### REQUIREMENT
Although the records contain pictures, none belong in the copy: restate word for word only the lines from the one with "23.08.26. Rijeka, Nugen" through the one with "be the first", both included.

[[ INPUT DATA, beginning ]]

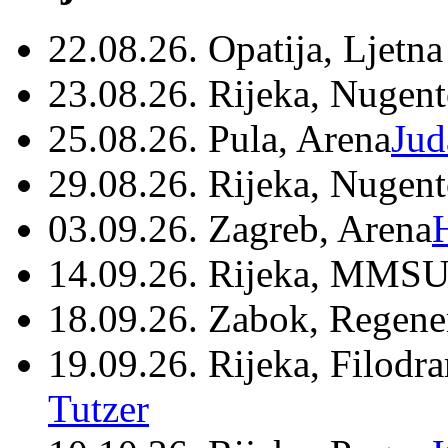
22.08.26. Opatija, Ljetna
23.08.26. Rijeka, Nugen
25.08.26. Pula, Arena
Jud
29.08.26. Rijeka, Nugen
03.09.26. Zagreb, Arena
14.09.26. Rijeka, MMSU
18.09.26. Zabok, Regene
19.09.26. Rijeka, Filodr
Tutzer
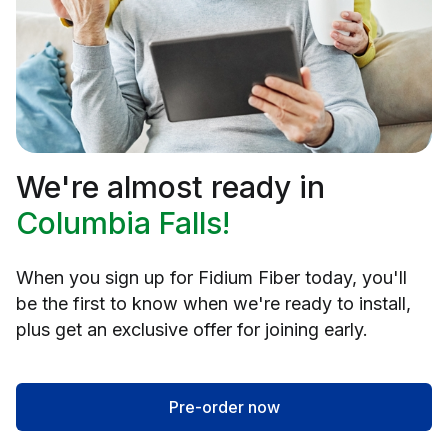
We're almost ready in
Columbia Falls!
When you sign up for Fidium Fiber today, you'll
be the first to know when we're ready to install,
plus get an exclusive offer for joining early.
Pre-order now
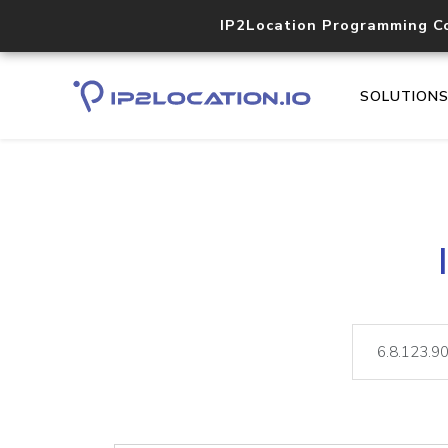
IP2Location Programming C
SOLUTION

[[ INPUT DATA, end ]]

### OUTPUT FOR THIS EXERCISE
23.08.26. Rijeka, Nugen
25.08.26. Pula, Arena
Jud
29.08.26. Rijeka, Nugen
03.09.26. Zagreb, Arena
14.09.26. Rijeka, MMSU
18.09.26. Zabok, Regene
19.09.26. Rijeka, Filodr
Tutzer
We're almost ready in
Columbia Falls!
When you sign up for Fidium Fiber today, you'll
be the first to know when we're ready to install,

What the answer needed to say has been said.